On 5 December 2019, ASIC released its latest report, ASIC Report 641 An inside look at mining and exploration initial public offerings (Report 641), which was the product of its detailed review of a large number of small mining IPOs occurring between 1 October 2016 and 30 September 2018. Report 641 identified some common IPO practices of concern in the microcap mining industry – with lessons for IPOs more broadly – including around the importance of managing potential conflicts of interests, taking care with the promotional materials used in IPOs and some guidance more generally about the activities undertaken during the IPO period.

While Report 641 focuses on prospective issuers and corporate advisers involved in IPOs of small companies in the mining exploration space, ASIC has publicly stated that the concerns raised in the report and the improved practices needed to address them are relevant to all prospective issuers, directors and lead managers involved in IPOs undertaken in Australia.

The following key points and “better practices” recommendations provided by ASIC in Report 641 are therefore a timely reminder for equity market participants as we close out 2019 and head into the new year:

1. Alignment of promotional materials to prospectus disclosure

Companies must ensure that any non-deal roadshow or management presentations and other promotional documents distributed to potential investors do not provide an unbalanced view of the proposed investment or contain misleading statements or information that is not consistent with prospectus disclosure.
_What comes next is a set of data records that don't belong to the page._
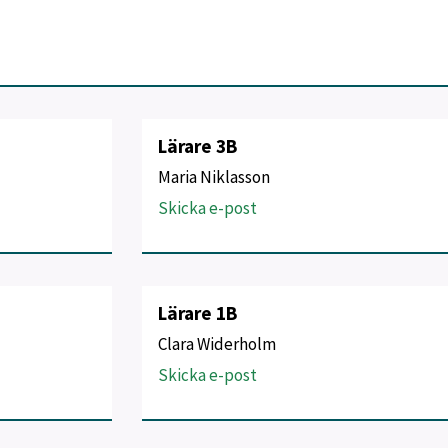
Lärare 3B
Maria Niklasson
Skicka e-post
Lärare 1B
Clara Widerholm
Skicka e-post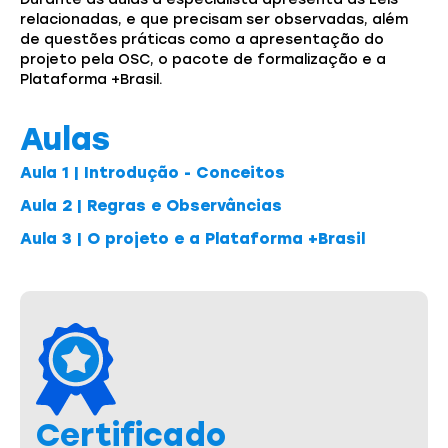
relacionadas, e que precisam ser observadas, além
de questões práticas como a apresentação do
projeto pela OSC, o pacote de formalização e a
Plataforma +Brasil.
Aulas
Aula 1 | Introdução - Conceitos
Aula 2 | Regras e Observâncias
Aula 3 | O projeto e a Plataforma +Brasil
Certificado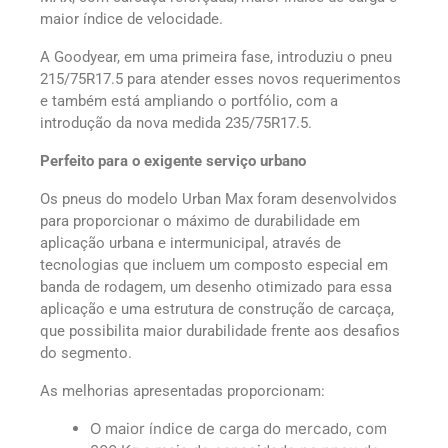
maior índice de velocidade.
A Goodyear, em uma primeira fase, introduziu o pneu
215/75R17.5 para atender esses novos requerimentos
e também está ampliando o portfólio, com a
introdução da nova medida 235/75R17.5.
Perfeito para o exigente serviço urbano
Os pneus do modelo Urban Max foram desenvolvidos
para proporcionar o máximo de durabilidade em
aplicação urbana e intermunicipal, através de
tecnologias que incluem um composto especial em
banda de rodagem, um desenho otimizado para essa
aplicação e uma estrutura de construção de carcaça,
que possibilita maior durabilidade frente aos desafios
do segmento.
As melhorias apresentadas proporcionam:
O maior índice de carga do mercado, com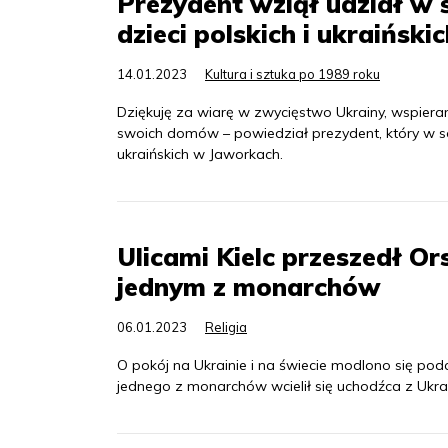
Prezydent wziął udział w
dzieci polskich i ukraińsk
14.01.2023
Kultura i sztuka po 1989 roku
Dziękuję za wiarę w zwycięstwo Ukrainy, wspiera
swoich domów – powiedział prezydent, który w so
ukraińskich w Jaworkach.
Ulicami Kielc przeszedł Or
jednym z monarchów
06.01.2023
Religia
O pokój na Ukrainie i na świecie modlono się podc
jednego z monarchów wcielił się uchodźca z Ukrai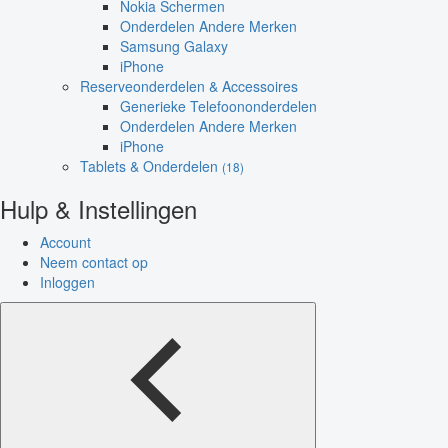
Nokia Schermen
Onderdelen Andere Merken
Samsung Galaxy
iPhone
Reserveonderdelen & Accessoires
Generieke Telefoononderdelen
Onderdelen Andere Merken
iPhone
Tablets & Onderdelen
(18)
Hulp & Instellingen
Account
Neem contact op
Inloggen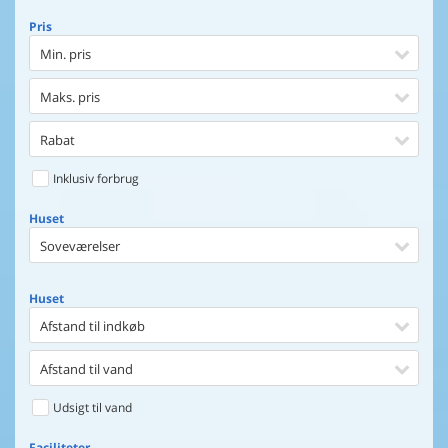
Pris
Min. pris
Maks. pris
Rabat
Inklusiv forbrug
Huset
Soveværelser
Huset
Afstand til indkøb
Afstand til vand
Udsigt til vand
Faciliteter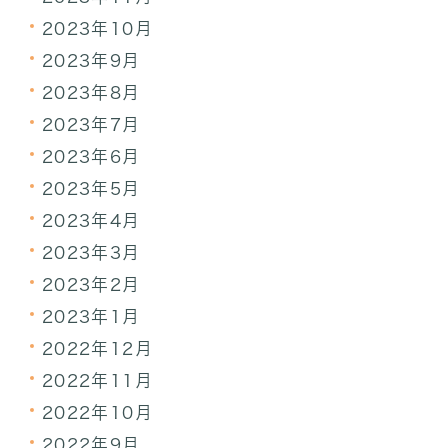
2023年10月
2023年9月
2023年8月
2023年7月
2023年6月
2023年5月
2023年4月
2023年3月
2023年2月
2023年1月
2022年12月
2022年11月
2022年10月
2022年9月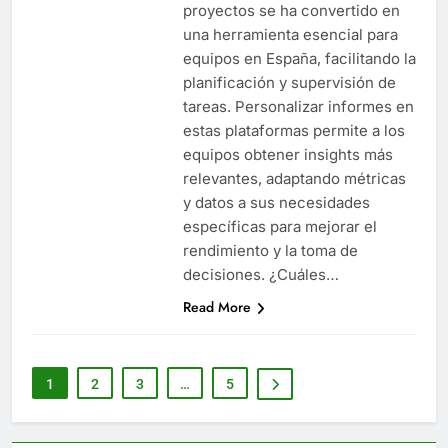
proyectos se ha convertido en
una herramienta esencial para
equipos en España, facilitando la
planificación y supervisión de
tareas. Personalizar informes en
estas plataformas permite a los
equipos obtener insights más
relevantes, adaptando métricas
y datos a sus necesidades
específicas para mejorar el
rendimiento y la toma de
decisiones. ¿Cuáles…
Read More
1
2
3
…
5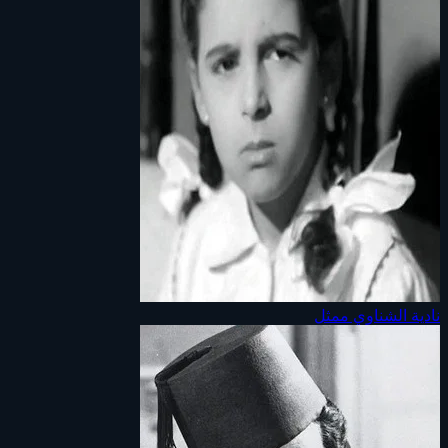
نادية الشناوي
ممثل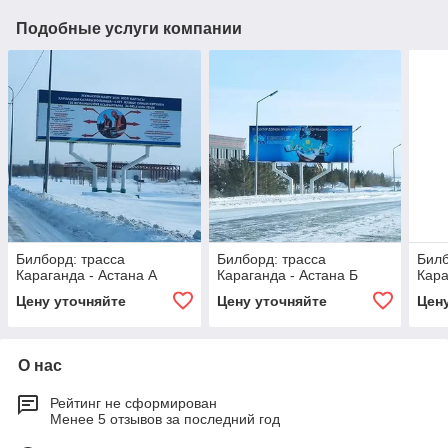
Подобные услуги компании
Билборд: трасса
Билборд: трасса
Билб
Караганда - Астана А
Караганда - Астана Б
Кара
Цену уточняйте
Цену уточняйте
Цен
О нас
Рейтинг не сформирован
Менее 5 отзывов за последний год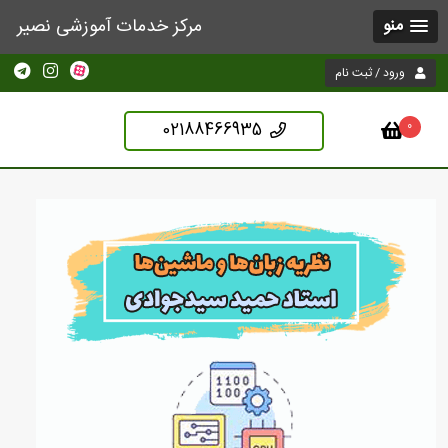
مرکز خدمات آموزشی نصیر
منو
ورود / ثبت نام
02188466935
0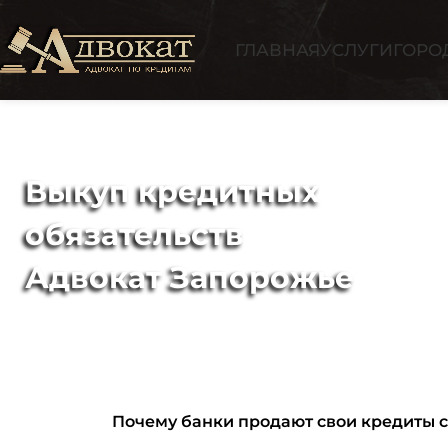
ГЛАВНАЯ
УСЛУГИ
ГОРО
Выкуп кредитных
обязательств
Адвокат Запорожье
Почему банки продают свои кредиты со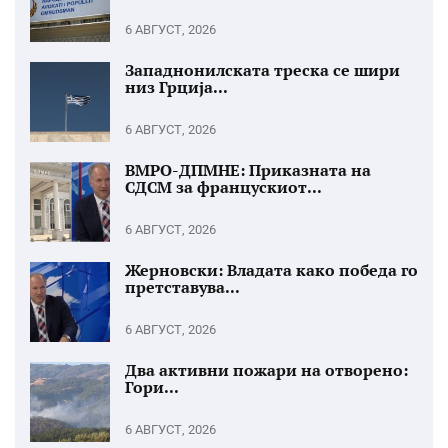
6 АВГУСТ, 2026
Западнонилската треска се шири
низ Грција...
6 АВГУСТ, 2026
ВМРО-ДПМНЕ: Приказната на
СДСМ за францускиот...
6 АВГУСТ, 2026
Жерновски: Владата како победа го
претставува...
6 АВГУСТ, 2026
Два активни пожари на отворено:
Гори...
6 АВГУСТ, 2026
Management and investor presentations should not be used to make statements that could not be made in a prospectus. This applies equally to Bloomberg emails and other promotional materials utilised as part of an IPO. It is recommended that any such promotional materials be reviewed by the company’s legal advisers before distribution. Directors should ensure that they have clear oversight of the final version of the promotional materials.
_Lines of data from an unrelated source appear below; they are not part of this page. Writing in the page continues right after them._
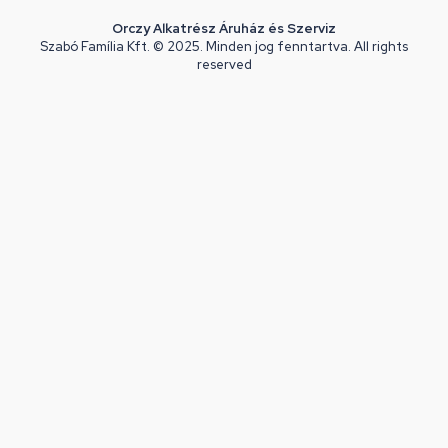
Orczy Alkatrész Áruház és Szerviz
Szabó Família Kft. © 2025. Minden jog fenntartva. All rights
reserved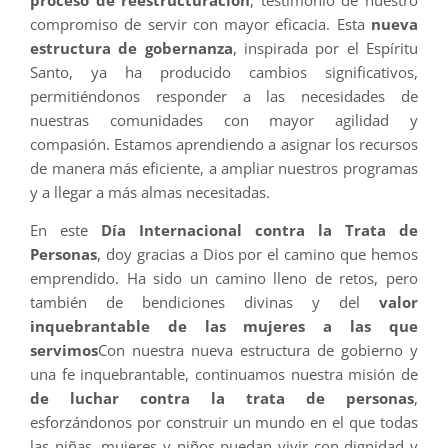
compromiso de servir con mayor eficacia. Esta
nueva
estructura de gobernanza
, inspirada por el Espíritu
Santo, ya ha producido cambios significativos,
permitiéndonos responder a las necesidades de
nuestras comunidades con mayor agilidad y
compasión. Estamos aprendiendo a asignar los recursos
de manera más eficiente, a ampliar nuestros programas
y a llegar a más almas necesitadas.
En este
Día Internacional contra la Trata de
Personas
, doy gracias a Dios por el camino que hemos
emprendido. Ha sido un camino lleno de retos, pero
también de bendiciones divinas y del
valor
inquebrantable de las mujeres a las que
servimos
Con nuestra nueva estructura de gobierno y
una fe inquebrantable, continuamos nuestra misión de
de luchar contra la trata de personas
,
esforzándonos por construir un mundo en el que todas
las niñas, mujeres y niños puedan vivir con dignidad y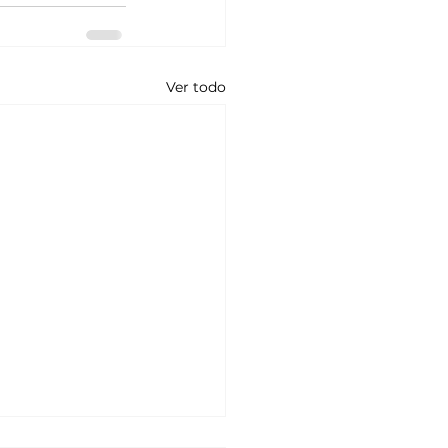
Ver todo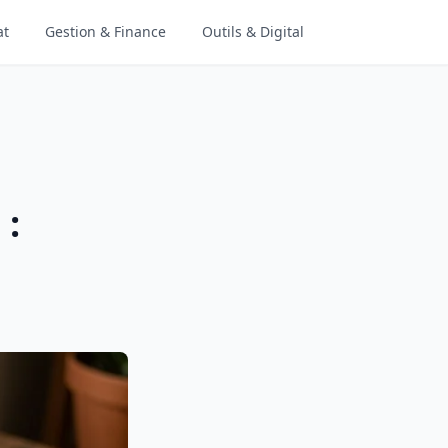
at
Gestion & Finance
Outils & Digital
 :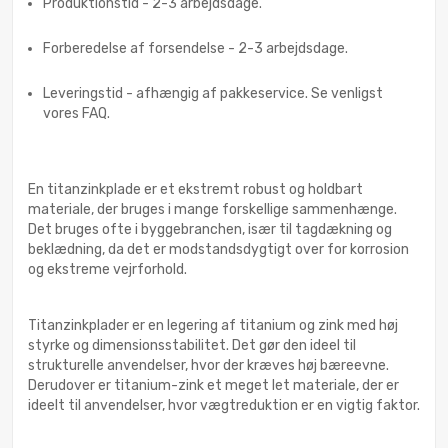
Produktionstid - 2-3 arbejdsdage.
Forberedelse af forsendelse - 2-3 arbejdsdage.
Leveringstid - afhængig af pakkeservice. Se venligst
vores FAQ.
En titanzinkplade er et ekstremt robust og holdbart
materiale, der bruges i mange forskellige sammenhænge.
Det bruges ofte i byggebranchen, især til tagdækning og
beklædning, da det er modstandsdygtigt over for korrosion
og ekstreme vejrforhold.
Titanzinkplader er en legering af titanium og zink med høj
styrke og dimensionsstabilitet. Det gør den ideel til
strukturelle anvendelser, hvor der kræves høj bæreevne.
Derudover er titanium-zink et meget let materiale, der er
ideelt til anvendelser, hvor vægtreduktion er en vigtig faktor.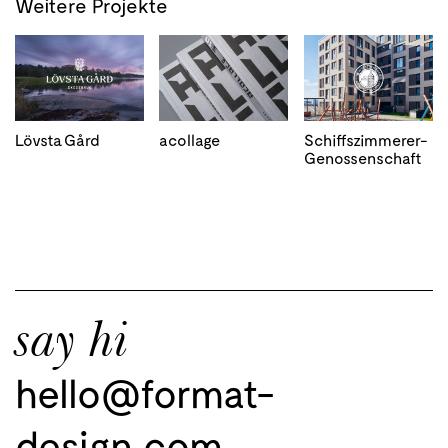
Weitere Projekte
Lövsta Gård
acollage
Schiffszimmerer-
Genossenschaft
say hi
hello@format-
design.com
2. Lead manager liability for promotional materials

Notwithstanding the company’s primary responsibility for preparing promotional materials, lead managers must bear in mind that they may be liable for any contravention of the fundraising provisions or advertising restrictions in the Corporations Act in relation to their distribution of IPO promotional materials (as well as any deemed liability for the prospectus arising from a role as an underwriter).

3. IPO promotional activities

Directors of companies and lead managers should be wary of engaging in public promotional activities in connection with the IPO once allocations of securities have already been finalised. ASIC is particularly concerned about promotional activities targeted to promote trading on secondary markets (ie. to generate positive news flow for positive short-term share performance) rather than to promote the IPO to prospective IPO investors.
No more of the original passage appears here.